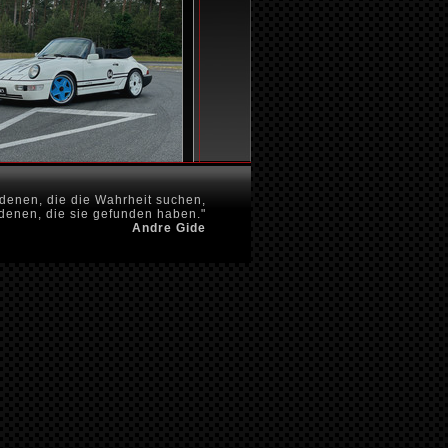
denen, die die Wahrheit suchen,
 denen, die sie gefunden haben."
Andre Gide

■ **Action item**:
Among the lines above, which contain the word "denen"? Copy every one.

■ **Exercise result**:
denen, die die Wahrheit suchen,
 denen, die sie gefunden haben."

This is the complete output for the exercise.